Всякий раз, когда какой-нибудь пианист раз-решает себе прерваться на четверть часа и выбирается в парк, он видит там Поля-Эмиля. Так, со временем выясняется, что Поль-Эмиль вообще не занимается в предоставленной ему студии. Одни успокаиваются; другие, самые хитрые, тревожатся. Выстраиваются гипотезы: блефует, занимается ночью, хочет выбить нас из колеи, получил программу раньше всех. За столом кому-то показалось, что курьезный персонаж неравнодушен к некоей Анастасии, ее прекрасной коже и голубым миндалевидным глазам; он даже начал за ней ухаживать. Некоторые циники были бы не прочь, если бы она ему уступила, проникла бы к нему в спальню и согласилась бы вывести его на чистую воду или изнурить. Дверь Поля-Эмиля остается закрытой, никто к нему не стучится, он ночует в одиночестве.
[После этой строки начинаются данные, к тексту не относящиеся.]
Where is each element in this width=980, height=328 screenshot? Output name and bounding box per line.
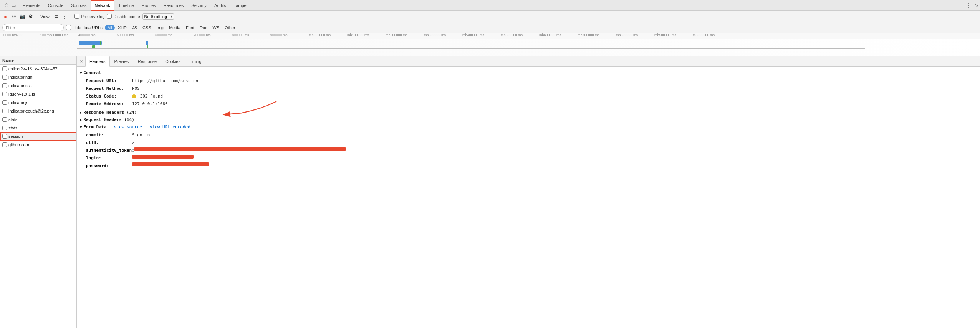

По вечерам ложится и сразу же засыпает. Впервые, как когда-то в детстве, он ждет сон в тишине, без мелодий в голове. Как будто вся музыка оставила его, освободив место для тихих природных звуков, которые проникают через открытое окно. Но он не беспокоится, прекрасно зная, что музыка не может покинуть его. Захоти он в этом увериться, ему достаточно попросить, чтобы память отобразила конкурсные произведения, и они являются ему с типографической четкостью. Музыка просто удалилась на время, дабы в день конкурса показаться перед ним юной и обнаженной.

Для каждою произведения программы жребий определяет очередность выступления конкурсантов. Намечаются стратегии, раскрываются прогнозы. Полю-Эмилю наплевать, да еще как!

Молодые женщины облачены в платья, которые, как пеньюары, вызволяют плечи, но плотно облегают формы, когда они садятся. Молодые мужчины во фраках с муаровыми лацканами словно приготовились к большому балу при императорском дворе, где их выход в свет произведет сенсацию. Одежда Поля-Эмиля пузырится на локтях и коленях, а местами скручивается жгутом. Клоун среди юных богов. Окутывая их ореолом славы, свет подчеркивает его неуклюжесть; когда в душной театрике рококо на красивых шеях начинают сверкать капельки ароматизированной испарины, рубашка Поля-Эмиля вплоть до жабо исходит сероватыми пятнами, к которым изнутри липнут черные пучки растительности.

А потом он играет.

VII. Церемония

Скажем сразу: порой нам придется рассказывать о чем-то другом. Ибо относительно веселое время, когда можно было давить на бледности, чтобы они исчезали, или пунктировать стекловидное тело, чтобы измерить содержание калия, время забав и игр закончилось, — для Поля-Эмиля, как и для всех, — когда он вступил в среднюю посмертную фазу. Другими словами — простите за ужасное слово — приступая к гнилостному брожению.

Итак, нам придется говорить о чем-то другом. Разумеется, мы будем время от времени поглядывать, чтобы знать, на какой стадии находимся. Но скрывать не станем, для несведущих эта фаза, как правило, эстетически не самая выигрышная. Конечно, люди искусства, судебно-медицинские эксперты, следователи и какие-нибудь извращенцы, с которыми негоже знаться, эдакие любители сильного душка и запашка, не содрогаются от ужаса при виде зеленеющей плоти, буреющей кожи, лохмотьев и гнили. Но мы, самые обычные люди, предпочитаем своих покойных друзей еще совсем свежими или уже не вызывающими отторжения, в виде побелевшего скелета, не страшного, а скорее жалкого, каким был Мартен или Артюр в наших студенческих аудиториях на занятиях по естественный наукам.